Each entry should be set down exactly as written, except for any picture it holds.

# # # # #

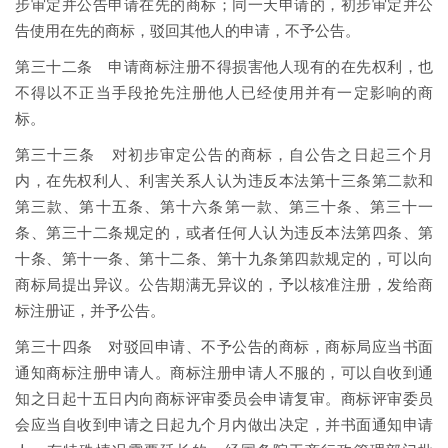
步审定并公告申请在先的商标；同一天申请的，初步审定并公
告使用在先的商标，驳回其他人的申请，不予公告。
第三十二条 申请商标注册不得损害他人现有的在先权利，也
不得以不正当手段抢先注册他人已经使用并有一定影响的商
标。
第三十三条 对初步审定公告的商标，自公告之日起三个月
内，在先权利人、利害关系人认为违反本法第十三条第二款和
第三款、第十五条、第十六条第一款、第三十条、第三十一
条、第三十二条规定的，或者任何人认为违反本法第四条、第
十条、第十一条、第十二条、第十九条第四款规定的，可以向
商标局提出异议。公告期满无异议的，予以核准注册，发给商
标注册证，并予公告。
第三十四条 对驳回申请、不予公告的商标，商标局应当书面
通知商标注册申请人。商标注册申请人不服的，可以自收到通
知之日起十五日内向商标评审委员会申请复审。商标评审委员
会应当自收到申请之日起九个月内做出决定，并书面通知申请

# # # # #

» Answer box
步审定并公告申请在先的商标；同一天申请的，初步审定并公
告使用在先的商标，驳回其他人的申请，不予公告。
第三十二条 申请商标注册不得损害他人现有的在先权利，也
不得以不正当手段抢先注册他人已经使用并有一定影响的商
标。
第三十三条 对初步审定公告的商标，自公告之日起三个月
内，在先权利人、利害关系人认为违反本法第十三条第二款和
第三款、第十五条、第十六条第一款、第三十条、第三十一
条、第三十二条规定的，或者任何人认为违反本法第四条、第
十条、第十一条、第十二条、第十九条第四款规定的，可以向
商标局提出异议。公告期满无异议的，予以核准注册，发给商
标注册证，并予公告。
第三十四条 对驳回申请、不予公告的商标，商标局应当书面
通知商标注册申请人。商标注册申请人不服的，可以自收到通
知之日起十五日内向商标评审委员会申请复审。商标评审委员
会应当自收到申请之日起九个月内做出决定，并书面通知申请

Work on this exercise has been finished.